Phylogenetic analysis using the complete nucleotide sequences of the housekeeping genes gyrB and rpoD. Thirty-three Pseudomonas strains belonging to the eight phylogenetic groups within the Pseudomonas fluorescens complex were used. Phylogenetic distribution was determined by the maximum likelihood method and the Tamura-Nei model, with 100 bootstrap replicates, using MEGA7. The three Pseudomonas fluorescens strains sequenced in this study are highlighted with gray boxes. The P. aeruginosa PAO1 strain was used as an outgroup. ANI values are represented as percentages. According to previous work (20), the ANI value threshold for differentiating species in the Pseudomonas fluorescens complex is 85%. Thus, an ANI value over 85% is considered to indicate the same species.

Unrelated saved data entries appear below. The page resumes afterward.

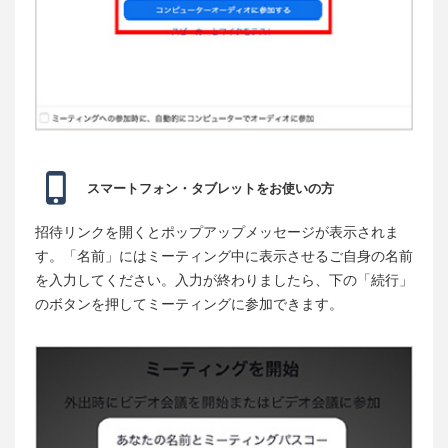
スマートフォン・タブレットをお使いの方
招待リンクを開くとポップアップメッセージが表示されま
す。「名前」にはミーティング中に表示させるご自身の名前
を入力してください。入力が終わりましたら、下の「続行」
のボタンを押してミーティングに参加できます。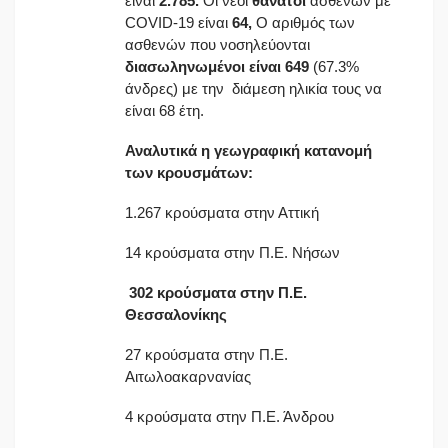
είναι
2.785.
Οι νέοι
θάνατοι
ασθενών με
COVID-19 είναι
64,
Ο αριθμός των
ασθενών που νοσηλεύονται
διασωληνωμένοι είναι 649
(67.3%
άνδρες) με την διάμεση ηλικία τους να
είναι 68 έτη.
Αναλυτικά η γεωγραφική κατανομή
των κρουσμάτων:
1.267 κρούσματα στην Αττική
14 κρούσματα στην Π.Ε. Νήσων
302 κρούσματα στην Π.Ε.
Θεσσαλονίκης
27 κρούσματα στην Π.Ε.
Αιτωλοακαρνανίας
4 κρούσματα στην Π.Ε. Άνδρου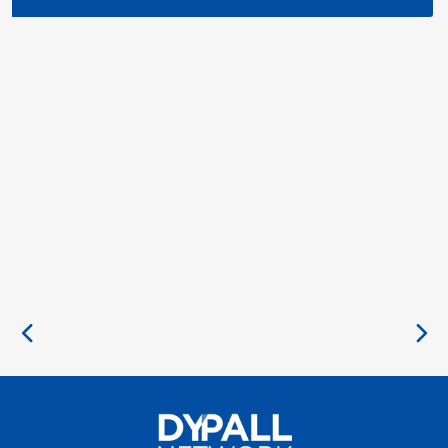
on Youth and Development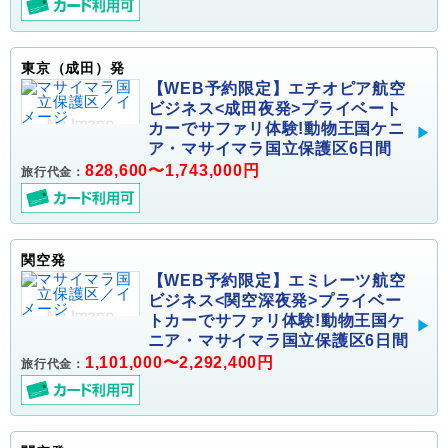
東京（成田）発
【WEB予約限定】エチオピア航空
ビジネス<成田夜発>プライベート
カーでサファリ体験!動物王国ケニ
ア・マサイマラ国立保護区6日間
828,600〜1,743,000円
旅行代金：
関空発
【WEB予約限定】エミレーツ航空
ビジネス<関空深夜発>プライベー
トカーでサファリ体験!動物王国ケ
ニア・マサイマラ国立保護区6日間
1,101,000〜2,292,400円
旅行代金：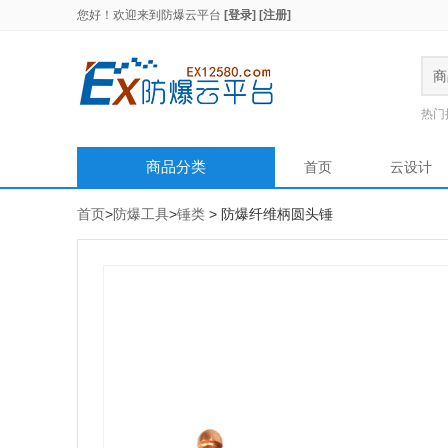
您好！欢迎来到
防爆云平台
[登录]
[注册]
商
热门
商品分类
首页
云设计
首页
>
防爆工具
>
锤类
> 防爆纤维柄圆头锤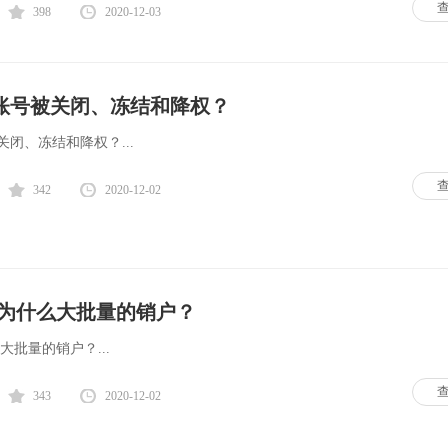
398
2020-12-03
账号被关闭、冻结和降权？
闭、冻结和降权？...
342
2020-12-02
行为什么大批量的销户？
大批量的销户？...
343
2020-12-02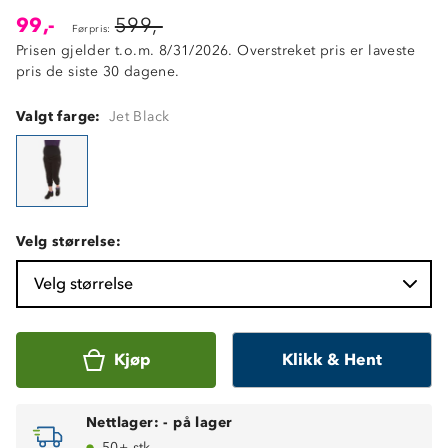
99,-
599,-
Førpris:
Prisen gjelder t.o.m. 8/31/2026. Overstreket pris er laveste
pris de siste 30 dagene.
Valgt farge:
Jet Black
Velg størrelse:
Velg størrelse
Kjøp
Klikk & Hent
Nettlager:
-
på lager
50+ stk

The data for the strains used to generate this figure were obtained from the NCBI database, with the following accession numbers: CP003041, CP007638, AHPN00000000, AHPP00000000, CP006852, AM181176, AKXH00000000, UYXZ00000000, VFIL01000000, CP017687, BDAB00000000, CP049044, JYLB01000000, CP023466, CP005960, NIWT01000000, NC_019670, LT629767, CP014947, LT629788, CP000094, LT629798, CP012680, CP003150, CP032358, CP003190, CP031396, CP011110, CM001490, CM001559, and AE004091.

Data availability.

The draft genome sequences discussed in this work have been deposited at DDBJ/ENA/GenBank and the Sequence Read Archive (SRA). The corresponding accession numbers are listed in Table 1.